In a recursive method, we will have to set up some base cases. Can we define these base cases as the fundamental operations of the method? As far as I know, fundamental operations are the core functions of the method, which means every time the method is running must pass through these functions. (Please let me know if I am wrong)
Another question is if I got a if statement in the base cases, for example,
if (a != b && b != c){}
Will it be count as 1 or 2 fundamental operations? Cause it is checking 2 part of things: a != b and b != c in a single if statement.
This is quite confused.
One more thing is : I am not sure will this kind of code is suitable or not:
Recursive method()
Base case:
XXXXXXX XXXXXXX XXXXXXX
Recursive case:
// Should I move this part to the base case?
if(conditions){
return (Recursive method() || Recursive method());
// ********************************************************
else if(conditions){
do something;
return Recursive method();
Cause I think base cases are just used to defined a exact value when meeting the conditions. Therefore I leave this part in the recursive case. I am just not so sure about this.

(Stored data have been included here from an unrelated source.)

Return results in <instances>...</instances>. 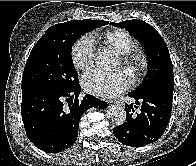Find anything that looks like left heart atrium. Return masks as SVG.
Here are the masks:
<instances>
[{
  "label": "left heart atrium",
  "mask_w": 196,
  "mask_h": 166,
  "mask_svg": "<svg viewBox=\"0 0 196 166\" xmlns=\"http://www.w3.org/2000/svg\"><path fill=\"white\" fill-rule=\"evenodd\" d=\"M132 83V77L126 70L104 71L92 69L82 77L84 89L88 93L102 97H112L124 92Z\"/></svg>",
  "instance_id": "39dd6f15"
}]
</instances>
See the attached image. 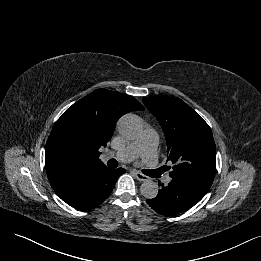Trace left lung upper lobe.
<instances>
[{
  "label": "left lung upper lobe",
  "mask_w": 261,
  "mask_h": 261,
  "mask_svg": "<svg viewBox=\"0 0 261 261\" xmlns=\"http://www.w3.org/2000/svg\"><path fill=\"white\" fill-rule=\"evenodd\" d=\"M147 109L160 123L169 157L171 178H193L212 185L216 146L208 124L184 101L174 97H145Z\"/></svg>",
  "instance_id": "5c2ea615"
}]
</instances>
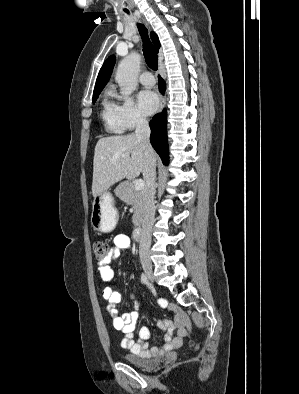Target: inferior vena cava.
<instances>
[{
    "mask_svg": "<svg viewBox=\"0 0 299 394\" xmlns=\"http://www.w3.org/2000/svg\"><path fill=\"white\" fill-rule=\"evenodd\" d=\"M135 136L141 143L145 152V166L143 177L145 181L144 217L140 235L139 255L142 264H150L151 232L154 224L156 193V159L149 141L150 128L148 121L142 115L137 116Z\"/></svg>",
    "mask_w": 299,
    "mask_h": 394,
    "instance_id": "602c4592",
    "label": "inferior vena cava"
}]
</instances>
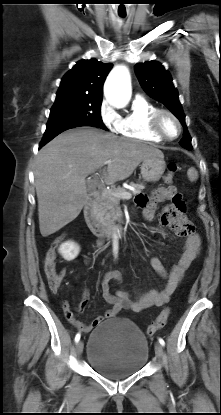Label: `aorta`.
<instances>
[{"instance_id":"aorta-1","label":"aorta","mask_w":221,"mask_h":415,"mask_svg":"<svg viewBox=\"0 0 221 415\" xmlns=\"http://www.w3.org/2000/svg\"><path fill=\"white\" fill-rule=\"evenodd\" d=\"M131 79L126 66L119 65L113 68L104 85V95L108 103L116 108H124L131 99ZM114 250L118 249L117 236H114Z\"/></svg>"}]
</instances>
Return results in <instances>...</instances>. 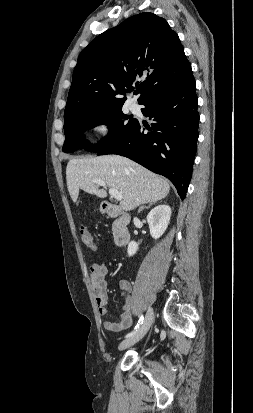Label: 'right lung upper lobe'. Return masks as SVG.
Masks as SVG:
<instances>
[{
    "label": "right lung upper lobe",
    "instance_id": "cb5924a9",
    "mask_svg": "<svg viewBox=\"0 0 253 413\" xmlns=\"http://www.w3.org/2000/svg\"><path fill=\"white\" fill-rule=\"evenodd\" d=\"M178 35L167 21L140 13L98 35L80 53L64 111L72 117L122 107L136 83L138 103L179 84L191 71ZM143 77L142 82L137 81Z\"/></svg>",
    "mask_w": 253,
    "mask_h": 413
}]
</instances>
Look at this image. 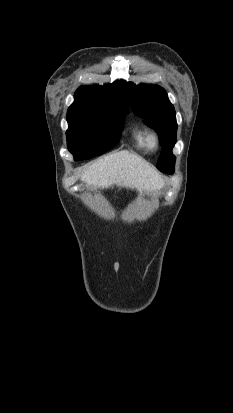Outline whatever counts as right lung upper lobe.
Returning a JSON list of instances; mask_svg holds the SVG:
<instances>
[{"label":"right lung upper lobe","mask_w":233,"mask_h":413,"mask_svg":"<svg viewBox=\"0 0 233 413\" xmlns=\"http://www.w3.org/2000/svg\"><path fill=\"white\" fill-rule=\"evenodd\" d=\"M121 90L122 81L107 86H81L76 90L74 97L81 100L122 103L128 108Z\"/></svg>","instance_id":"cb5924a9"}]
</instances>
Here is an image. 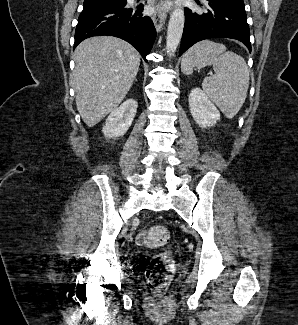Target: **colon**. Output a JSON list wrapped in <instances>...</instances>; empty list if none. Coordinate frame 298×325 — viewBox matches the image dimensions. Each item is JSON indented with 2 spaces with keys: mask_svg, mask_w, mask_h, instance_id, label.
Returning a JSON list of instances; mask_svg holds the SVG:
<instances>
[{
  "mask_svg": "<svg viewBox=\"0 0 298 325\" xmlns=\"http://www.w3.org/2000/svg\"><path fill=\"white\" fill-rule=\"evenodd\" d=\"M136 240L141 246L158 248L169 242V233L164 226L155 225L140 232ZM173 273L174 260L171 252L165 251L154 256L146 270V277L152 291L163 296L172 280Z\"/></svg>",
  "mask_w": 298,
  "mask_h": 325,
  "instance_id": "obj_1",
  "label": "colon"
}]
</instances>
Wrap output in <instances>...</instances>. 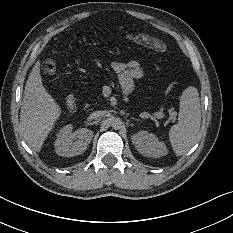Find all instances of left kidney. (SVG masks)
<instances>
[{
	"instance_id": "left-kidney-1",
	"label": "left kidney",
	"mask_w": 233,
	"mask_h": 233,
	"mask_svg": "<svg viewBox=\"0 0 233 233\" xmlns=\"http://www.w3.org/2000/svg\"><path fill=\"white\" fill-rule=\"evenodd\" d=\"M135 148L146 157L158 158L168 153L166 145L155 134L140 131L131 136Z\"/></svg>"
}]
</instances>
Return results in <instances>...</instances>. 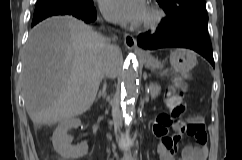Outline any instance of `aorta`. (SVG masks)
I'll list each match as a JSON object with an SVG mask.
<instances>
[{"label":"aorta","instance_id":"obj_1","mask_svg":"<svg viewBox=\"0 0 242 160\" xmlns=\"http://www.w3.org/2000/svg\"><path fill=\"white\" fill-rule=\"evenodd\" d=\"M138 70L137 65L127 61L124 65L122 74V86L125 94L124 111L126 118L130 119L132 116V102L138 95Z\"/></svg>","mask_w":242,"mask_h":160}]
</instances>
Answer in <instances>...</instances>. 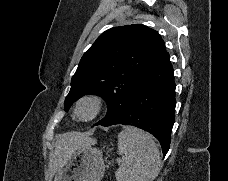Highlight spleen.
I'll use <instances>...</instances> for the list:
<instances>
[{"label": "spleen", "instance_id": "3e777b00", "mask_svg": "<svg viewBox=\"0 0 228 181\" xmlns=\"http://www.w3.org/2000/svg\"><path fill=\"white\" fill-rule=\"evenodd\" d=\"M119 169L116 181H153L159 175V149L152 137L135 127H123L118 135Z\"/></svg>", "mask_w": 228, "mask_h": 181}]
</instances>
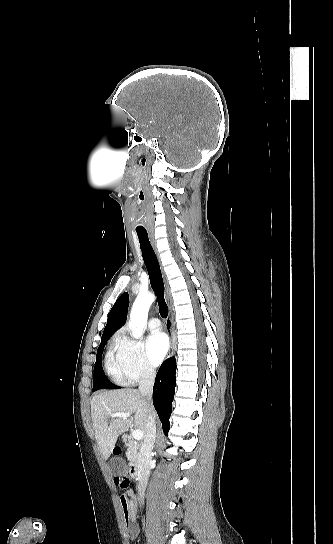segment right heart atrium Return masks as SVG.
Returning <instances> with one entry per match:
<instances>
[{
  "label": "right heart atrium",
  "mask_w": 333,
  "mask_h": 544,
  "mask_svg": "<svg viewBox=\"0 0 333 544\" xmlns=\"http://www.w3.org/2000/svg\"><path fill=\"white\" fill-rule=\"evenodd\" d=\"M115 345L120 371L126 383L135 384L155 376V369L147 360L139 341L120 332L115 337Z\"/></svg>",
  "instance_id": "right-heart-atrium-1"
}]
</instances>
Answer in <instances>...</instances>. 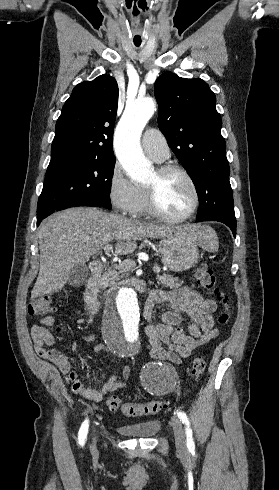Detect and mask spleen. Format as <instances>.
Listing matches in <instances>:
<instances>
[{"label":"spleen","instance_id":"3e777b00","mask_svg":"<svg viewBox=\"0 0 279 490\" xmlns=\"http://www.w3.org/2000/svg\"><path fill=\"white\" fill-rule=\"evenodd\" d=\"M197 244L201 246L202 250H206V252H218L219 242L215 230L210 228V226H204L201 238Z\"/></svg>","mask_w":279,"mask_h":490}]
</instances>
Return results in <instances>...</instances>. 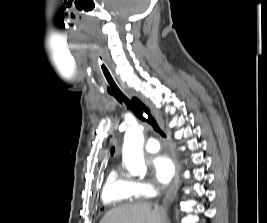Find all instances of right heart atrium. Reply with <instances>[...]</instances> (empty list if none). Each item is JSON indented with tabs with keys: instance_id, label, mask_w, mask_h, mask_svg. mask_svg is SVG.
Returning a JSON list of instances; mask_svg holds the SVG:
<instances>
[{
	"instance_id": "obj_1",
	"label": "right heart atrium",
	"mask_w": 267,
	"mask_h": 223,
	"mask_svg": "<svg viewBox=\"0 0 267 223\" xmlns=\"http://www.w3.org/2000/svg\"><path fill=\"white\" fill-rule=\"evenodd\" d=\"M135 187H136V192L140 196H150L155 192L154 187L146 182H134Z\"/></svg>"
}]
</instances>
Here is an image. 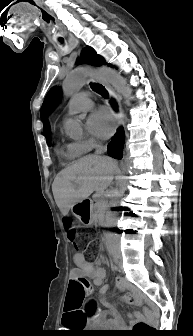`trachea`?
I'll return each instance as SVG.
<instances>
[{
  "mask_svg": "<svg viewBox=\"0 0 193 336\" xmlns=\"http://www.w3.org/2000/svg\"><path fill=\"white\" fill-rule=\"evenodd\" d=\"M61 42H63V41H61ZM91 87L94 91L99 93L102 97L106 98L108 96V92L103 85L98 84V83H93L91 85Z\"/></svg>",
  "mask_w": 193,
  "mask_h": 336,
  "instance_id": "obj_1",
  "label": "trachea"
}]
</instances>
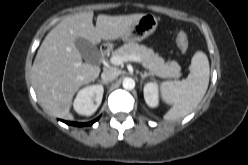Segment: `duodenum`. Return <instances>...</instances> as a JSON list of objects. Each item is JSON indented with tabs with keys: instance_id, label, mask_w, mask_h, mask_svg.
I'll list each match as a JSON object with an SVG mask.
<instances>
[{
	"instance_id": "1",
	"label": "duodenum",
	"mask_w": 248,
	"mask_h": 165,
	"mask_svg": "<svg viewBox=\"0 0 248 165\" xmlns=\"http://www.w3.org/2000/svg\"><path fill=\"white\" fill-rule=\"evenodd\" d=\"M108 51H109V47L108 46H102L101 49H100V57L102 59H105V57L108 54Z\"/></svg>"
}]
</instances>
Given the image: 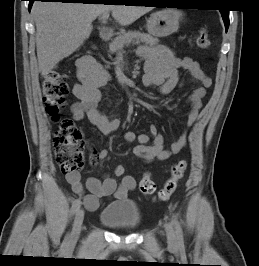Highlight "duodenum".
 I'll return each mask as SVG.
<instances>
[{"label": "duodenum", "mask_w": 259, "mask_h": 266, "mask_svg": "<svg viewBox=\"0 0 259 266\" xmlns=\"http://www.w3.org/2000/svg\"><path fill=\"white\" fill-rule=\"evenodd\" d=\"M113 33H112V30L110 28H103L101 31H100V38L103 40V41H108L111 39Z\"/></svg>", "instance_id": "1"}]
</instances>
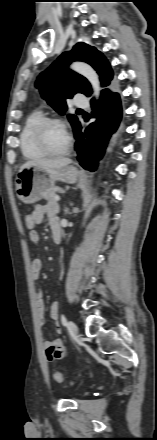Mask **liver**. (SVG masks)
<instances>
[{"instance_id":"liver-1","label":"liver","mask_w":157,"mask_h":440,"mask_svg":"<svg viewBox=\"0 0 157 440\" xmlns=\"http://www.w3.org/2000/svg\"><path fill=\"white\" fill-rule=\"evenodd\" d=\"M72 162L69 158H57V159H36L31 160L26 163H24L20 170L24 168H29L32 166L40 167L45 170H52V169H60L63 167L68 166Z\"/></svg>"}]
</instances>
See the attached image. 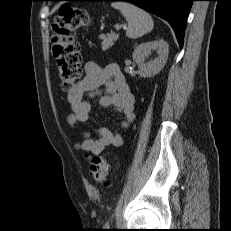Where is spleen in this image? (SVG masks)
<instances>
[{
  "label": "spleen",
  "instance_id": "1",
  "mask_svg": "<svg viewBox=\"0 0 231 231\" xmlns=\"http://www.w3.org/2000/svg\"><path fill=\"white\" fill-rule=\"evenodd\" d=\"M111 6L119 10L128 22L127 37L137 39L152 31L153 19L143 9L127 2H113Z\"/></svg>",
  "mask_w": 231,
  "mask_h": 231
}]
</instances>
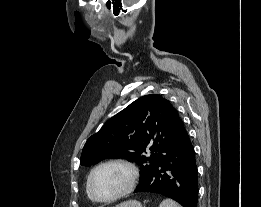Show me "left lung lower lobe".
<instances>
[{"label": "left lung lower lobe", "mask_w": 261, "mask_h": 207, "mask_svg": "<svg viewBox=\"0 0 261 207\" xmlns=\"http://www.w3.org/2000/svg\"><path fill=\"white\" fill-rule=\"evenodd\" d=\"M134 193L161 194L177 201L183 207H197L196 157L185 127L174 148L140 181Z\"/></svg>", "instance_id": "0a47b994"}]
</instances>
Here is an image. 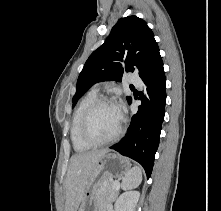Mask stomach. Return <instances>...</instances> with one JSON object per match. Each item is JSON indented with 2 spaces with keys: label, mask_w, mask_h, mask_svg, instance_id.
I'll use <instances>...</instances> for the list:
<instances>
[{
  "label": "stomach",
  "mask_w": 221,
  "mask_h": 211,
  "mask_svg": "<svg viewBox=\"0 0 221 211\" xmlns=\"http://www.w3.org/2000/svg\"><path fill=\"white\" fill-rule=\"evenodd\" d=\"M131 168L128 159L114 153L101 156L87 179L78 211H97L95 192L104 181L126 174Z\"/></svg>",
  "instance_id": "1"
}]
</instances>
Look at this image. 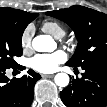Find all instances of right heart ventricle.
<instances>
[{"instance_id":"obj_1","label":"right heart ventricle","mask_w":107,"mask_h":107,"mask_svg":"<svg viewBox=\"0 0 107 107\" xmlns=\"http://www.w3.org/2000/svg\"><path fill=\"white\" fill-rule=\"evenodd\" d=\"M44 32L52 35L53 37L59 39L66 34V28L57 21H46L42 25Z\"/></svg>"}]
</instances>
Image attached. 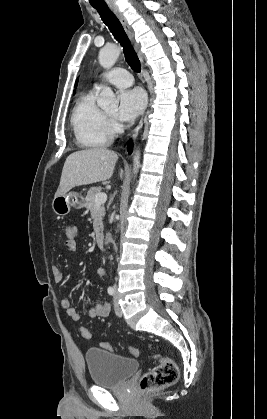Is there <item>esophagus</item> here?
Here are the masks:
<instances>
[{"mask_svg": "<svg viewBox=\"0 0 267 419\" xmlns=\"http://www.w3.org/2000/svg\"><path fill=\"white\" fill-rule=\"evenodd\" d=\"M111 9H112V11L114 12V14L117 16V18L119 19V21L121 22V24H122V26H123V28H124V30H125V32H126V34L128 35V37H129V39H130L131 43L133 44V47H134V49H135V51H136V53H137V55H138L139 60H140V61H141V63H142V66L144 67L145 65H144L143 55H142V53H141V51H140V49H139L138 44H137V43L135 42V40H134V33H133V31H132V29H131L130 25L128 24V22H127L126 18H125V17H124V15L120 12V10L118 9V7H116V6H112V7H111ZM144 121H145V116H144V117H142V119L140 120L139 124H138V125H137V127L134 129V131H133V133H132V135H131L133 138H134V137H136V136L138 135V133L141 131V129H142V127H143V124H144Z\"/></svg>", "mask_w": 267, "mask_h": 419, "instance_id": "obj_1", "label": "esophagus"}]
</instances>
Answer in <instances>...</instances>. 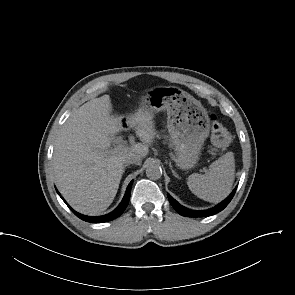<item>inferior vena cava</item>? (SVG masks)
I'll return each instance as SVG.
<instances>
[{
	"instance_id": "inferior-vena-cava-1",
	"label": "inferior vena cava",
	"mask_w": 295,
	"mask_h": 295,
	"mask_svg": "<svg viewBox=\"0 0 295 295\" xmlns=\"http://www.w3.org/2000/svg\"><path fill=\"white\" fill-rule=\"evenodd\" d=\"M124 164H141V156L135 153H129L124 158Z\"/></svg>"
}]
</instances>
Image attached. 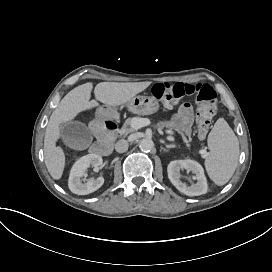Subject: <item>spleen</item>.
I'll use <instances>...</instances> for the list:
<instances>
[{"instance_id":"spleen-1","label":"spleen","mask_w":272,"mask_h":272,"mask_svg":"<svg viewBox=\"0 0 272 272\" xmlns=\"http://www.w3.org/2000/svg\"><path fill=\"white\" fill-rule=\"evenodd\" d=\"M210 150L204 161L209 178L218 186L233 176L239 159V140L223 118H219L207 139Z\"/></svg>"}]
</instances>
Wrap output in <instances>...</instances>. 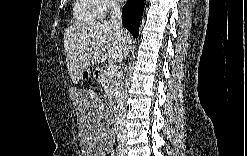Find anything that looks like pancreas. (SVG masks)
<instances>
[{
  "instance_id": "1",
  "label": "pancreas",
  "mask_w": 247,
  "mask_h": 156,
  "mask_svg": "<svg viewBox=\"0 0 247 156\" xmlns=\"http://www.w3.org/2000/svg\"><path fill=\"white\" fill-rule=\"evenodd\" d=\"M97 81L101 83L108 97H111L116 91L117 80L115 75H108L106 68H101Z\"/></svg>"
}]
</instances>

I am not asking for answer for coursework, just to ensure the concept is correct or not. So I didn't put my algorithm on here. Sorry if this makes you cant understand my question. I will try my best to explain.
Thanks.
Based on the definitions provided, a base case or terminating case is a condition which stops the recursion calls.
The definition of a fundamental operation is a bit unclear from the question and I am honestly getting lost in here. But from my understanding it's or it should be a set of operations which are done in a function regardless the base case. Link to the definition would help!
Let's have a short example:
/**
* Let's assume the result is not obvious here regardless it's a nth triangular number.
* Added there a System.out though.
*/
public void calc(int i) {
System.out.println(i);
if (i == 0)
return 0;
return i + calc(i - 1);
}
The only case how to stop the recursion evaluating the first condition if (i == 0) to true. Meaning that this condition represents the base case. When i has any other value than zero, the recursion continues.
In the example, the only operation which is done regardless the outcome of the method is printing the value i. Thus that's the only fundamental operation of the method. (Based on the definition, an evaluation of a condition might and might not be considered an operation since it's not changing any value nor has any side effects, like printing.)
Can we define these base cases as the fundamental operations of the method?
Generally no, as these represent different situations. The first one defines a case when recursion is stopped and the second one what's always done. Thus if you combine them, you end up with a function which always stops the recursion.
For the following case they could be the same though.
public void calc(int i) {
return i + 1;
}